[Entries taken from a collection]
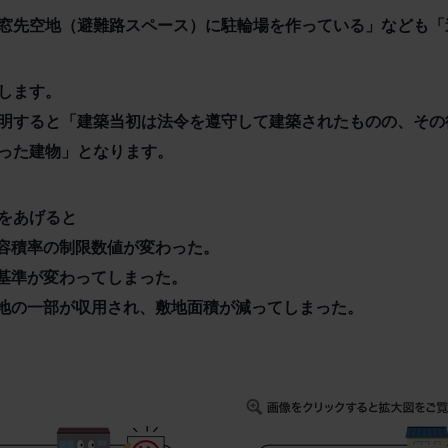
窓先空地（避難路スペース）に駐輪場を作っている」なども「
します。
明すると「建築当初は法令を遵守して建築されたものの、その
った建物」となります。
をあげると
や容積率の制限数値が変わった。
の基準が変わってしまった。
敷地の一部が収用され、敷地面積が減ってしまった。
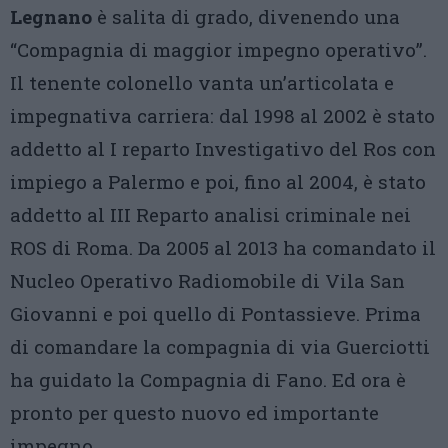
Legnano
è salita di grado, divenendo una
“Compagnia di maggior impegno operativo”.
Il tenente colonello vanta un’articolata e
impegnativa carriera: dal 1998 al 2002 è stato
addetto al I reparto Investigativo del Ros con
impiego a Palermo e poi, fino al 2004, è stato
addetto al III Reparto analisi criminale nei
ROS di Roma. Da 2005 al 2013 ha comandato il
Nucleo Operativo Radiomobile di Vila San
Giovanni e poi quello di Pontassieve. Prima
di comandare la compagnia di via Guerciotti
ha guidato la Compagnia di Fano. Ed ora è
pronto per questo nuovo ed importante
impegno.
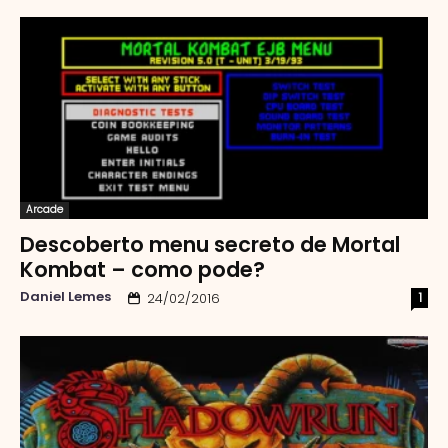
Arcade
Descoberto menu secreto de Mortal
Kombat – como pode?
Daniel Lemes
1
24/02/2016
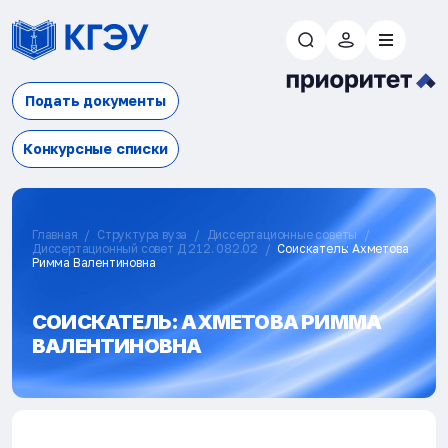
Подать документы
Конкурсные списки
Главная
Структура вуза
Диссертационные советы
Диссертационный совет Д 212. 082.02
Соискатель: Ахметова
Римма Валентиновна
СОИСКАТЕЛЬ: АХМЕТОВА РИММА
ВАЛЕНТИНОВНА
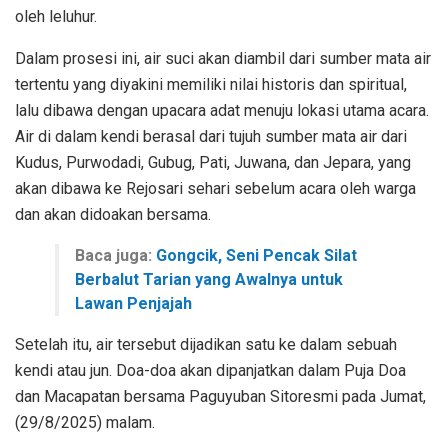
oleh leluhur.
Dalam prosesi ini, air suci akan diambil dari sumber mata air
tertentu yang diyakini memiliki nilai historis dan spiritual,
lalu dibawa dengan upacara adat menuju lokasi utama acara.
Air di dalam kendi berasal dari tujuh sumber mata air dari
Kudus, Purwodadi, Gubug, Pati, Juwana, dan Jepara, yang
akan dibawa ke Rejosari sehari sebelum acara oleh warga
dan akan didoakan bersama.
Baca juga:
Gongcik, Seni Pencak Silat
Berbalut Tarian yang Awalnya untuk
Lawan Penjajah
Setelah itu, air tersebut dijadikan satu ke dalam sebuah
kendi atau jun. Doa-doa akan dipanjatkan dalam Puja Doa
dan Macapatan bersama Paguyuban Sitoresmi pada Jumat,
(29/8/2025) malam.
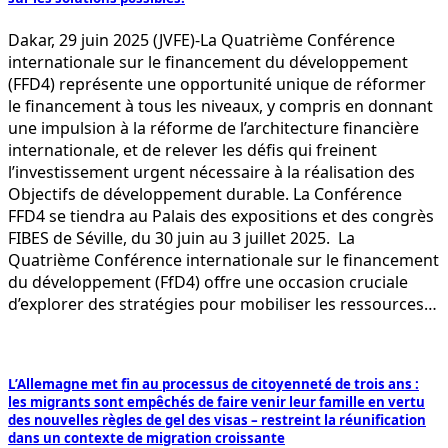
Dakar, 29 juin 2025 (JVFE)-La Quatrième Conférence
internationale sur le financement du développement
(FFD4) représente une opportunité unique de réformer
le financement à tous les niveaux, y compris en donnant
une impulsion à la réforme de l’architecture financière
internationale, et de relever les défis qui freinent
l’investissement urgent nécessaire à la réalisation des
Objectifs de développement durable. La Conférence
FFD4 se tiendra au Palais des expositions et des congrès
FIBES de Séville, du 30 juin au 3 juillet 2025. La
Quatrième Conférence internationale sur le financement
du développement (FfD4) offre une occasion cruciale
d’explorer des stratégies pour mobiliser les ressources…
L’Allemagne met fin au processus de citoyenneté de trois ans :
les migrants sont empêchés de faire venir leur famille en vertu
des nouvelles règles de gel des visas – restreint la réunification
dans un contexte de migration croissante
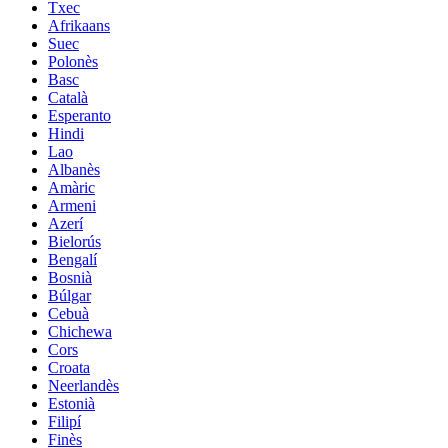
Txec
Afrikaans
Suec
Polonès
Basc
Català
Esperanto
Hindi
Lao
Albanès
Amàric
Armeni
Azerí
Bielorús
Bengalí
Bosnià
Búlgar
Cebuà
Chichewa
Cors
Croata
Neerlandès
Estonià
Filipí
Finès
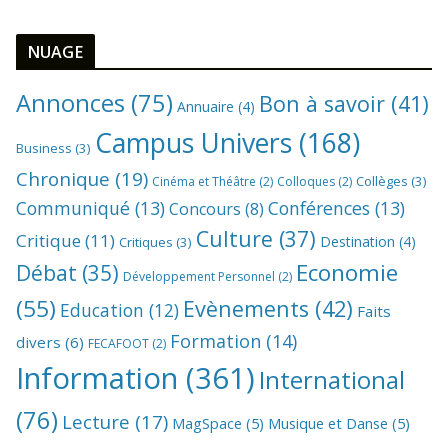
NUAGE
Annonces
(75)
Bon à savoir
(41)
Annuaire
(4)
Campus Univers
(168)
Business
(3)
Chronique
(19)
Collèges
(3)
Cinéma et Théâtre
(2)
Colloques
(2)
Communiqué
(13)
Conférences
(13)
Concours
(8)
Culture
(37)
Critique
(11)
Destination
(4)
Critiques
(3)
Economie
Débat
(35)
Développement Personnel
(2)
(55)
Evènements
(42)
Education
(12)
Faits
Formation
(14)
divers
(6)
FECAFOOT
(2)
Information
(361)
International
(76)
Lecture
(17)
MagSpace
(5)
Musique et Danse
(5)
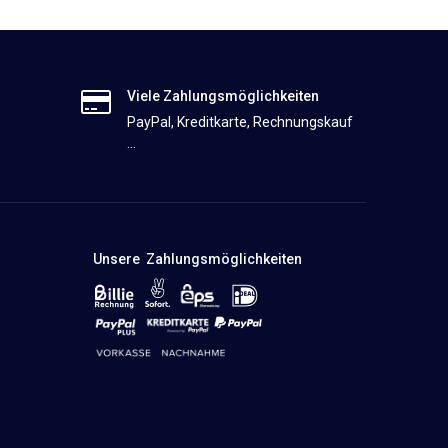
Viele Zahlungsmöglichkeiten
PayPal, Kreditkarte, Rechnungskauf
...
Unsere Zahlungsmöglichkeiten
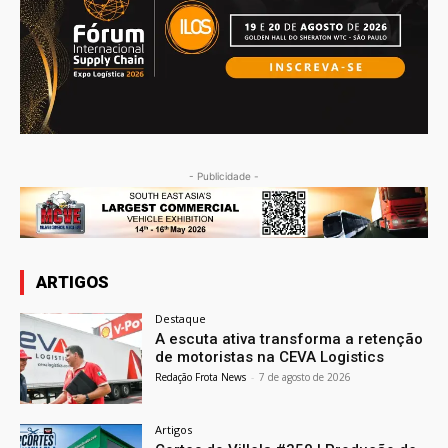
- Publicidade -
ARTIGOS
Destaque
A escuta ativa transforma a retenção
de motoristas na CEVA Logistics
Redação Frota News
-
7 de agosto de 2026
Artigos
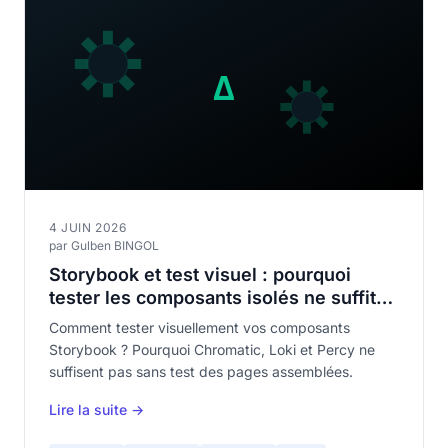
4 JUIN 2026
par Gulben BINGOL
Storybook et test visuel : pourquoi
tester les composants isolés ne suffit
pas
Comment tester visuellement vos composants
Storybook ? Pourquoi Chromatic, Loki et Percy ne
suffisent pas sans test des pages assemblées.
Lire la suite →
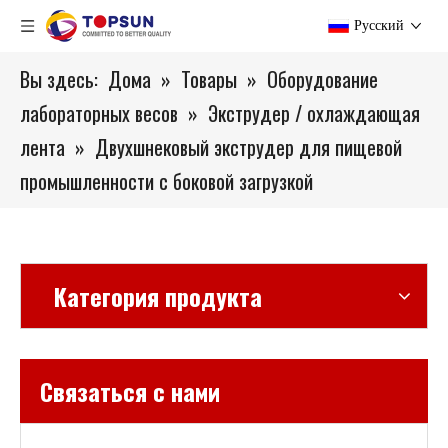
Pусский
Вы здесь:
Дома
»
Товары
»
Оборудование
лабораторных весов
»
Экструдер / охлаждающая
лента
»
Двухшнековый экструдер для пищевой
промышленности с боковой загрузкой
Категория продукта
Связаться с нами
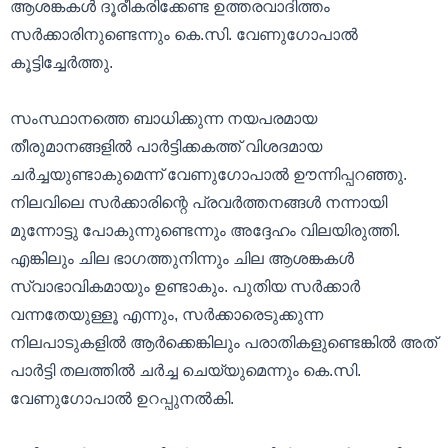
ആശങ്കകൾ ദൂരീകരിക്കേണ്ട ഉത്തരവാദിത്തം
സർക്കാരിനുണ്ടെന്നും കെ.സി. വേണുഗോപാൽ
കൂട്ടിച്ചേർത്തു.
സംസ്ഥാനത്തെ ബാധിക്കുന്ന നയപരമായ
തീരുമാനങ്ങളിൽ പാർട്ടിക്കകത്ത് വിശദമായ
ചർച്ചയുണ്ടാകുമെന്ന് വേണുഗോപാൽ ഊന്നിപ്പറഞ്ഞു.
നിലവിലെ സർക്കാരിന്റെ പ്രവർത്തനങ്ങൾ നന്നായി
മുന്നോട്ടു പോകുന്നുണ്ടെന്നും അദ്ദേഹം വിലയിരുത്തി.
എങ്കിലും ചില ഭാഗത്തുനിന്നും ചില ആശങ്കകൾ
സ്വാഭാവികമായും ഉണ്ടാകും. പുതിയ സർക്കാർ
വന്നതേയുള്ളൂ എന്നും, സർക്കാരെടുക്കുന്ന
നിലപാടുകളിൽ ആർക്കെങ്കിലും പരാതികളുണ്ടെങ്കിൽ അത്
പാർട്ടി തലത്തിൽ ചർച്ച ചെയ്യുമെന്നും കെ.സി.
വേണുഗോപാൽ ഉറപ്പുനൽകി.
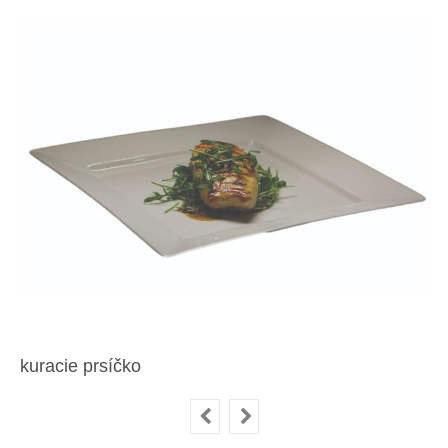
kuracie prsíčko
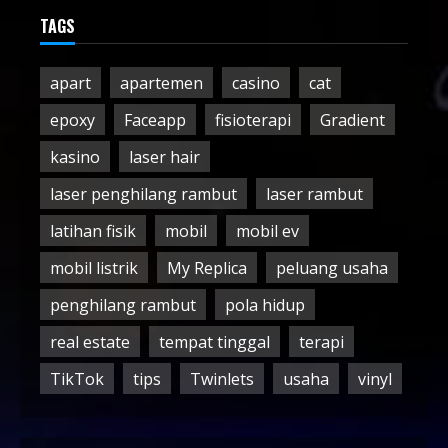
TAGS
apart
apartemen
casino
cat
epoxy
Faceapp
fisioterapi
Gradient
kasino
laser hair
laser penghilang rambut
laser rambut
latihan fisik
mobil
mobil ev
mobil listrik
My Replica
peluang usaha
penghilang rambut
pola hidup
real estate
tempat tinggal
terapi
TikTok
tips
Twinlets
usaha
vinyl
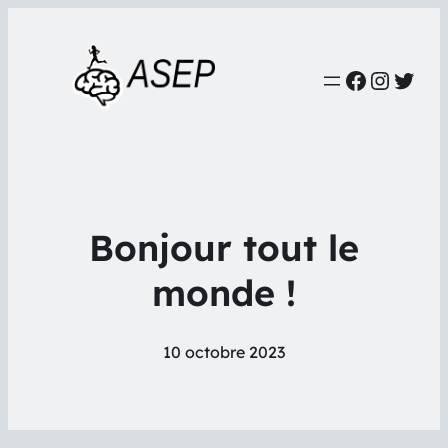
Faceboo
Instag
Twit
Bonjour tout le
monde !
10 octobre 2023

> **Work to complete**
In the entries above, every line from the line with "や容積率の制限数値が変わった。" to the line with "impiego a Palermo" is to be printed exactly, with both ends included and pictures excluded.

> **Response area**
や容積率の制限数値が変わった。
の基準が変わってしまった。
敷地の一部が収用され、敷地面積が減ってしまった。
Legnano
è salita di grado, divenendo una
“Compagnia di maggior impegno operativo”.
Il tenente colonello vanta un’articolata e
impegnativa carriera: dal 1998 al 2002 è stato
addetto al I reparto Investigativo del Ros con
impiego a Palermo e poi, fino al 2004, è stato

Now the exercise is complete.